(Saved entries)
Content starts

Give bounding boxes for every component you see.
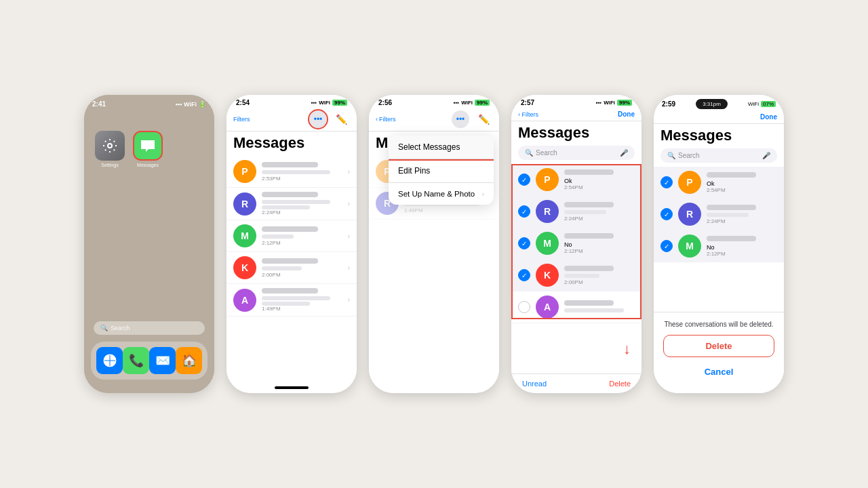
avatar-5-3: M bbox=[678, 235, 701, 258]
signal-2: ▪▪▪ bbox=[311, 100, 317, 106]
phone-3: 2:56 ▪▪▪ WiFi 99% ‹ Filters ••• ✏️ bbox=[369, 95, 499, 393]
checkbox-4-4[interactable]: ✓ bbox=[518, 269, 530, 281]
nav-bar-5: Done bbox=[654, 110, 784, 124]
filters-back-4[interactable]: ‹ Filters bbox=[518, 111, 538, 118]
checkbox-4-5[interactable] bbox=[518, 301, 530, 313]
time-3: 2:56 bbox=[378, 99, 392, 106]
status-bar-5: 2:59 3:31pm WiFi 07% bbox=[654, 95, 784, 110]
time-5: 2:59 bbox=[662, 100, 675, 108]
conv-4-5[interactable]: A bbox=[511, 291, 642, 323]
messages-bubble-icon bbox=[140, 139, 156, 152]
filters-back-3[interactable]: ‹ Filters bbox=[376, 116, 396, 123]
conv-list-4: ✓ P Ok 2:54PM ✓ R 2:24PM bbox=[511, 164, 642, 373]
delete-confirmation-dialog: These conversations will be deleted. Del… bbox=[654, 312, 784, 393]
conv-item-2[interactable]: R 2:24PM › bbox=[226, 188, 357, 220]
checkbox-4-1[interactable]: ✓ bbox=[518, 174, 530, 186]
signal-4: ▪▪▪ bbox=[596, 100, 602, 106]
conv-4-3[interactable]: ✓ M No 2:12PM bbox=[511, 228, 642, 260]
cn-4-4 bbox=[564, 266, 614, 271]
unread-button[interactable]: Unread bbox=[522, 380, 547, 388]
messages-app-icon[interactable] bbox=[133, 131, 163, 161]
filters-back-2[interactable]: Filters bbox=[233, 116, 250, 123]
nav-actions-2: ••• ✏️ bbox=[309, 110, 350, 128]
nav-bar-3: ‹ Filters ••• ✏️ bbox=[369, 108, 499, 131]
conv-4-1[interactable]: ✓ P Ok 2:54PM bbox=[511, 164, 642, 196]
avatar-5: A bbox=[233, 289, 256, 312]
ct-4-2: 2:24PM bbox=[564, 216, 635, 222]
phone-icon: 📞 bbox=[129, 353, 144, 368]
cancel-button[interactable]: Cancel bbox=[663, 361, 774, 382]
settings-app-icon-wrapper[interactable]: Settings bbox=[95, 131, 125, 223]
conv-content-3: 2:12PM bbox=[262, 226, 342, 246]
search-icon-4: 🔍 bbox=[525, 149, 533, 157]
ellipsis-icon: ••• bbox=[314, 115, 323, 124]
checkbox-5-2[interactable]: ✓ bbox=[660, 208, 673, 220]
compose-btn-3[interactable]: ✏️ bbox=[475, 110, 492, 128]
conv-item-5[interactable]: A 1:49PM › bbox=[226, 284, 357, 317]
messages-app-icon-wrapper[interactable]: Messages bbox=[133, 131, 163, 223]
safari-dock-icon[interactable] bbox=[96, 347, 123, 374]
edit-pins-item[interactable]: Edit Pins bbox=[389, 159, 494, 183]
conv-content-4-3: No 2:12PM bbox=[564, 233, 635, 254]
delete-button-4[interactable]: Delete bbox=[609, 380, 631, 388]
arrow-down-icon: ↓ bbox=[623, 340, 631, 358]
phone-1: 2:41 ▪▪▪ WiFi 🔋 Settings bbox=[84, 95, 214, 393]
cn-4-5 bbox=[564, 300, 614, 306]
conv-5-2[interactable]: ✓ R 2:24PM bbox=[654, 199, 784, 230]
conv-5-1[interactable]: ✓ P Ok 2:54PM bbox=[654, 167, 784, 199]
checkbox-4-3[interactable]: ✓ bbox=[518, 237, 530, 249]
checkbox-4-2[interactable]: ✓ bbox=[518, 205, 530, 218]
conv-content-4-4: 2:00PM bbox=[564, 266, 635, 285]
done-button-4[interactable]: Done bbox=[618, 110, 635, 118]
confirm-delete-button[interactable]: Delete bbox=[663, 335, 774, 357]
conv-4-4[interactable]: ✓ K 2:00PM bbox=[511, 260, 642, 291]
home-dock-icon[interactable]: 🏠 bbox=[176, 347, 202, 374]
messages-screen-3: 2:56 ▪▪▪ WiFi 99% ‹ Filters ••• ✏️ bbox=[369, 95, 499, 393]
more-options-button[interactable]: ••• bbox=[309, 110, 327, 128]
settings-app-icon[interactable] bbox=[95, 131, 125, 161]
conv-5-3[interactable]: ✓ M No 2:12PM bbox=[654, 230, 784, 262]
search-bar-4[interactable]: 🔍 Search 🎤 bbox=[518, 146, 635, 160]
setup-name-photo-item[interactable]: Set Up Name & Photo › bbox=[389, 183, 494, 205]
status-bar-2: 2:54 ▪▪▪ WiFi 99% bbox=[226, 95, 357, 108]
cancel-btn-label: Cancel bbox=[705, 367, 734, 377]
home-indicator-2 bbox=[275, 386, 309, 389]
messages-screen-2: 2:54 ▪▪▪ WiFi 99% Filters ••• ✏️ bbox=[226, 95, 357, 393]
wifi-2: WiFi bbox=[319, 100, 330, 106]
battery-3: 99% bbox=[475, 100, 490, 106]
chevron-1: › bbox=[348, 168, 350, 176]
time-4: 2:57 bbox=[521, 99, 534, 106]
ct-5-3: 2:12PM bbox=[707, 251, 777, 257]
battery-icon: 🔋 bbox=[199, 101, 206, 108]
mail-dock-icon[interactable]: ✉️ bbox=[149, 347, 176, 374]
conv-item-4[interactable]: K 2:00PM › bbox=[226, 252, 357, 284]
conv-item-3[interactable]: M 2:12PM › bbox=[226, 220, 357, 252]
cp-4-5 bbox=[564, 308, 624, 312]
avatar-4: K bbox=[233, 256, 256, 279]
nav-actions-3: ••• ✏️ bbox=[452, 110, 492, 128]
avatar-4-3: M bbox=[536, 232, 559, 255]
home-icons-grid: Settings Messages bbox=[84, 110, 214, 230]
search-bar-5[interactable]: 🔍 Search 🎤 bbox=[660, 148, 777, 163]
done-button-5[interactable]: Done bbox=[760, 113, 777, 121]
more-options-btn-3[interactable]: ••• bbox=[452, 110, 469, 128]
conv-content-5: 1:49PM bbox=[262, 288, 342, 312]
status-bar-4: 2:57 ▪▪▪ WiFi 99% bbox=[511, 95, 642, 108]
conv-name-3 bbox=[262, 226, 318, 232]
home-search-bar[interactable]: 🔍 Search bbox=[94, 321, 205, 335]
conv-preview-5a bbox=[262, 296, 330, 300]
checkbox-5-1[interactable]: ✓ bbox=[660, 176, 673, 188]
cn-5-2 bbox=[707, 205, 756, 210]
conv-content-4-5 bbox=[564, 300, 635, 314]
select-messages-item[interactable]: Select Messages bbox=[389, 136, 494, 159]
home-icon: 🏠 bbox=[182, 353, 197, 368]
checkbox-5-3[interactable]: ✓ bbox=[660, 240, 673, 252]
conv-name-4 bbox=[262, 258, 318, 264]
wifi-4: WiFi bbox=[604, 100, 615, 106]
compose-button[interactable]: ✏️ bbox=[332, 110, 350, 128]
conv-item-1[interactable]: P 2:53PM › bbox=[226, 156, 357, 188]
phone-dock-icon[interactable]: 📞 bbox=[123, 347, 149, 374]
conv-4-2[interactable]: ✓ R 2:24PM bbox=[511, 196, 642, 228]
cn-4-1 bbox=[564, 169, 614, 175]
ct-4-3: 2:12PM bbox=[564, 248, 635, 254]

Content ends

◆ Required action
Exactly as written above, print every record, and keep the pictures out.

◆ Answer to this task
Give bounding boxes for every component you see.
avatar-5-3: M bbox=[678, 235, 701, 258]
signal-2: ▪▪▪ bbox=[311, 100, 317, 106]
phone-3: 2:56 ▪▪▪ WiFi 99% ‹ Filters ••• ✏️ bbox=[369, 95, 499, 393]
checkbox-4-4[interactable]: ✓ bbox=[518, 269, 530, 281]
nav-bar-5: Done bbox=[654, 110, 784, 124]
filters-back-4[interactable]: ‹ Filters bbox=[518, 111, 538, 118]
checkbox-4-5[interactable] bbox=[518, 301, 530, 313]
time-3: 2:56 bbox=[378, 99, 392, 106]
status-bar-5: 2:59 3:31pm WiFi 07% bbox=[654, 95, 784, 110]
time-5: 2:59 bbox=[662, 100, 675, 108]
conv-4-5[interactable]: A bbox=[511, 291, 642, 323]
messages-bubble-icon bbox=[140, 139, 156, 152]
filters-back-3[interactable]: ‹ Filters bbox=[376, 116, 396, 123]
conv-list-4: ✓ P Ok 2:54PM ✓ R 2:24PM bbox=[511, 164, 642, 373]
delete-confirmation-dialog: These conversations will be deleted. Del… bbox=[654, 312, 784, 393]
conv-item-2[interactable]: R 2:24PM › bbox=[226, 188, 357, 220]
checkbox-4-1[interactable]: ✓ bbox=[518, 174, 530, 186]
signal-4: ▪▪▪ bbox=[596, 100, 602, 106]
conv-4-3[interactable]: ✓ M No 2:12PM bbox=[511, 228, 642, 260]
cn-4-4 bbox=[564, 266, 614, 271]
unread-button[interactable]: Unread bbox=[522, 380, 547, 388]
messages-app-icon[interactable] bbox=[133, 131, 163, 161]
filters-back-2[interactable]: Filters bbox=[233, 116, 250, 123]
nav-actions-2: ••• ✏️ bbox=[309, 110, 350, 128]
nav-bar-3: ‹ Filters ••• ✏️ bbox=[369, 108, 499, 131]
conv-4-1[interactable]: ✓ P Ok 2:54PM bbox=[511, 164, 642, 196]
avatar-5: A bbox=[233, 289, 256, 312]
ct-4-2: 2:24PM bbox=[564, 216, 635, 222]
phone-icon: 📞 bbox=[129, 353, 144, 368]
cancel-button[interactable]: Cancel bbox=[663, 361, 774, 382]
settings-app-icon-wrapper[interactable]: Settings bbox=[95, 131, 125, 223]
conv-content-3: 2:12PM bbox=[262, 226, 342, 246]
search-icon-4: 🔍 bbox=[525, 149, 533, 157]
ellipsis-icon: ••• bbox=[314, 115, 323, 124]
checkbox-5-2[interactable]: ✓ bbox=[660, 208, 673, 220]
compose-btn-3[interactable]: ✏️ bbox=[475, 110, 492, 128]
conv-item-5[interactable]: A 1:49PM › bbox=[226, 284, 357, 317]
messages-app-icon-wrapper[interactable]: Messages bbox=[133, 131, 163, 223]
safari-dock-icon[interactable] bbox=[96, 347, 123, 374]
edit-pins-item[interactable]: Edit Pins bbox=[389, 159, 494, 183]
conv-content-4-3: No 2:12PM bbox=[564, 233, 635, 254]
delete-button-4[interactable]: Delete bbox=[609, 380, 631, 388]
arrow-down-icon: ↓ bbox=[623, 340, 631, 358]
phone-1: 2:41 ▪▪▪ WiFi 🔋 Settings bbox=[84, 95, 214, 393]
cn-4-5 bbox=[564, 300, 614, 306]
conv-5-2[interactable]: ✓ R 2:24PM bbox=[654, 199, 784, 230]
conv-5-1[interactable]: ✓ P Ok 2:54PM bbox=[654, 167, 784, 199]
checkbox-4-3[interactable]: ✓ bbox=[518, 237, 530, 249]
checkbox-4-2[interactable]: ✓ bbox=[518, 205, 530, 218]
conv-content-4-4: 2:00PM bbox=[564, 266, 635, 285]
done-button-4[interactable]: Done bbox=[618, 110, 635, 118]
confirm-delete-button[interactable]: Delete bbox=[663, 335, 774, 357]
conv-4-4[interactable]: ✓ K 2:00PM bbox=[511, 260, 642, 291]
home-dock-icon[interactable]: 🏠 bbox=[176, 347, 202, 374]
messages-screen-3: 2:56 ▪▪▪ WiFi 99% ‹ Filters ••• ✏️ bbox=[369, 95, 499, 393]
more-options-button[interactable]: ••• bbox=[309, 110, 327, 128]
settings-app-icon[interactable] bbox=[95, 131, 125, 161]
conv-5-3[interactable]: ✓ M No 2:12PM bbox=[654, 230, 784, 262]
search-bar-4[interactable]: 🔍 Search 🎤 bbox=[518, 146, 635, 160]
setup-name-photo-item[interactable]: Set Up Name & Photo › bbox=[389, 183, 494, 205]
status-bar-2: 2:54 ▪▪▪ WiFi 99% bbox=[226, 95, 357, 108]
cancel-btn-label: Cancel bbox=[705, 367, 734, 377]
home-indicator-2 bbox=[275, 386, 309, 389]
messages-screen-2: 2:54 ▪▪▪ WiFi 99% Filters ••• ✏️ bbox=[226, 95, 357, 393]
wifi-2: WiFi bbox=[319, 100, 330, 106]
battery-3: 99% bbox=[475, 100, 490, 106]
chevron-1: › bbox=[348, 168, 350, 176]
time-4: 2:57 bbox=[521, 99, 534, 106]
ct-5-3: 2:12PM bbox=[707, 251, 777, 257]
battery-icon: 🔋 bbox=[199, 101, 206, 108]
mail-dock-icon[interactable]: ✉️ bbox=[149, 347, 176, 374]
conv-item-4[interactable]: K 2:00PM › bbox=[226, 252, 357, 284]
conv-item-3[interactable]: M 2:12PM › bbox=[226, 220, 357, 252]
cp-4-5 bbox=[564, 308, 624, 312]
avatar-4: K bbox=[233, 256, 256, 279]
nav-actions-3: ••• ✏️ bbox=[452, 110, 492, 128]
avatar-4-3: M bbox=[536, 232, 559, 255]
home-icons-grid: Settings Messages bbox=[84, 110, 214, 230]
search-bar-5[interactable]: 🔍 Search 🎤 bbox=[660, 148, 777, 163]
done-button-5[interactable]: Done bbox=[760, 113, 777, 121]
more-options-btn-3[interactable]: ••• bbox=[452, 110, 469, 128]
conv-content-5: 1:49PM bbox=[262, 288, 342, 312]
status-bar-4: 2:57 ▪▪▪ WiFi 99% bbox=[511, 95, 642, 108]
conv-name-3 bbox=[262, 226, 318, 232]
home-search-bar[interactable]: 🔍 Search bbox=[94, 321, 205, 335]
conv-preview-5a bbox=[262, 296, 330, 300]
checkbox-5-1[interactable]: ✓ bbox=[660, 176, 673, 188]
cn-5-2 bbox=[707, 205, 756, 210]
conv-content-4-5 bbox=[564, 300, 635, 314]
select-messages-item[interactable]: Select Messages bbox=[389, 136, 494, 159]
home-icon: 🏠 bbox=[182, 353, 197, 368]
checkbox-5-3[interactable]: ✓ bbox=[660, 240, 673, 252]
conv-name-4 bbox=[262, 258, 318, 264]
wifi-4: WiFi bbox=[604, 100, 615, 106]
compose-button[interactable]: ✏️ bbox=[332, 110, 350, 128]
conv-item-1[interactable]: P 2:53PM › bbox=[226, 156, 357, 188]
phone-dock-icon[interactable]: 📞 bbox=[123, 347, 149, 374]
conv-4-2[interactable]: ✓ R 2:24PM bbox=[511, 196, 642, 228]
cn-4-1 bbox=[564, 169, 614, 175]
ct-4-3: 2:12PM bbox=[564, 248, 635, 254]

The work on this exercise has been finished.